The origins of this now slightly untrendy sub-genre can be traced back to hip-hop instrumentals and the so-called Bristol sound, where groups like Massive Attack (perhaps most importantly Tricky) formulated a downbeat r&b influenced sound, that referenced the likes of Soul II Soul and other movements such as acid-house and dub.

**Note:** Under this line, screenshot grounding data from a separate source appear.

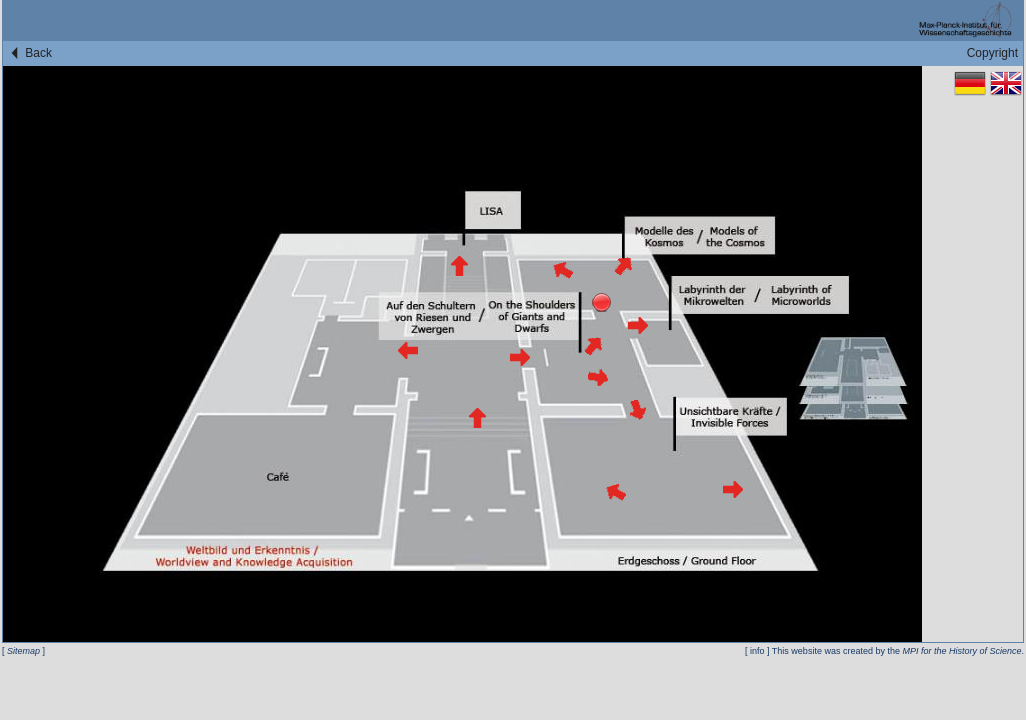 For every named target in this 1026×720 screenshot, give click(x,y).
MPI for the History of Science (961, 651)
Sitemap (23, 651)
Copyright (992, 53)
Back (30, 53)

8:30 Window on the World - Vanishaing Islands
Guna Yala archipelago is made up of 51 low-lying island communities off the Caribbean coast of Panama. They are populated by the Guna people: Latin America's most fiercely independent, and many would say - most savvy - indigenous group, who number around 80,000 people. The Guna are in trouble. Rising sea levels as a result of climate change, together with a growing population, threaten their homes. The Guna aren't alone of course - millions of people around the globe could be displaced from mostly coastal villages as the oceans envelop land in the coming decades. But unlike most vulnerable communities, the Guna have a plan to save themselves.
9:07 Our Changing World
Moa footprints
For geologist and author Bruce Hayward, the rocks beneath our feet are a book to be read. And after years of puzzling about some mysterious markings in a roadside cutting in the small west coast settlement of Muriwai, Bruce says he now thinks they are moa footprints. Alison Ballance joins him on a field trip to find out more.
Using nanoparticles for better drug delivery
Arlene McDowall is developing a more efficient way to deliver medication to exactly where it's needed in the body. She tells Alison Ballance how she and her students are designing nanoparticle 'containers' that are like a fancy box to wrap the drug in.
9:30 This Way Up
Rather than the 20th century approach of fighting the bad bugs with antibiotics, Vaccines and Antivirals, we night be better off learning to live with them Simon Morton's been hearing about an approach that helps us tolerate bad bugs and he'll tell us about it at half past nine. He'll also hear from Grant Muir a farmer and fisherman who has developed a solar-powered, portable water tester called the Riverwatch that measures the health of your water and how it changes over time.
10:17 Late Edition
A round up of today's RNZ News and feature interviews as well as Dateline Pacific from RNZ International.
11:07 Music 101 pocket edition
this week's Pocket Edition, we catch up with te reo metallers Alien Weaponry at the Silver Scrolls, Nadia Reid dissects her Scroll-nominated song Richard, and we visit The Clean's Bob Scott at his home in Port Chalmers.